In the first years of the 1950s, a team of scientists led by Nicholas Metropolis, constructed the MANIAC – Mathematical Analyser Numerical Integrator and Computer. It was gigantic and weighed almost a thousand pounds. It’s programmers included several notable women mathematicians and engineers, such as Mary Tsingou, Klara Dan von Neumann, and Marjorie Devaney.
The vacuum-tubed machine was featured in the 1953 atomic horror film The Magnetic Monster, perhaps to make the movie feel more “cutting edge” and disguise its lousy plot and acting. And so, the practical designs of reality became the visual language of speculative cinema. Supercomputers might be capable of taking over the world, or at least destroying it, but they were still the size of a house, with innards festooned with miles of copper cables, and decorated with innumerable esoteric flappers and clickers.
Ten years later the fantasies of “smart” computers would be thoroughly explored in numerous episodes of The Twilight Zone.
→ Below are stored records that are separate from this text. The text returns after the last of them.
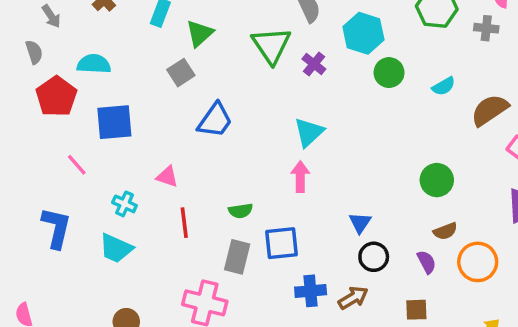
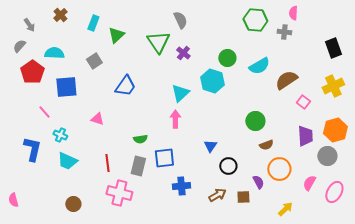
cyan hexagon: (363, 33) -> (212, 81), moved
gray semicircle: (34, 52) -> (19, 46), turned -120
gray square: (181, 73) -> (94, 61), moved
cyan semicircle: (444, 86) -> (259, 66), size x1.5
cyan cross: (125, 204) -> (60, 135), moved
red line: (184, 223) -> (107, 163), moved
brown semicircle: (445, 231) -> (266, 145), moved
black circle: (374, 257) -> (228, 166), moved
purple semicircle: (427, 262) -> (258, 182), moved
brown arrow: (353, 298) -> (217, 195), moved

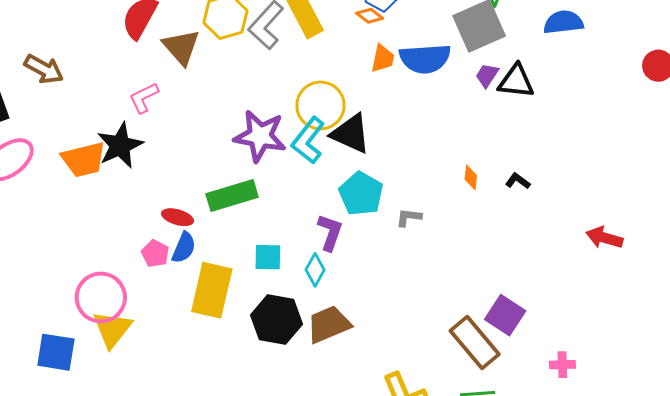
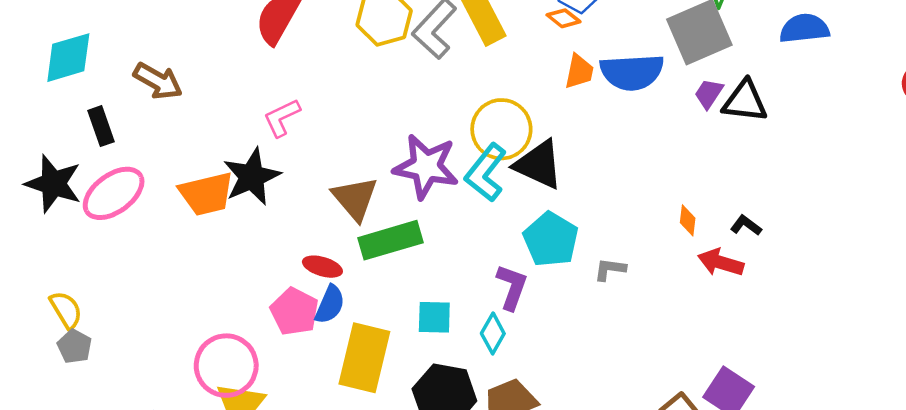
brown triangle: (181, 47) -> (355, 198), moved
red arrow: (604, 238) -> (721, 263), moved
pink pentagon: (155, 254) -> (294, 312), size x1.4

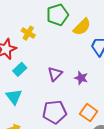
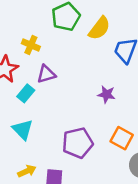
purple triangle: (55, 74) -> (46, 74), moved, turned 35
They were usually portrayed with the common trope of existential menace, but not so in “The Old Man in the Cave”.
In a post-apocalypse shanty town, the ragged and starving survivors rebel against the “Old Man”, the supercomputer who warns them from consuming certain foods. They destroy the machine and destroy themselves, literally poisoned by their own ignorance.
I like this design, as archaic and clunky as it appears to modern eyes. It’s a nice twist when the wise benefactor is revealed to be a hunk of sheet metal and incandescent light bulbs.
Have a good night and remember to take care of yourselves, everyone!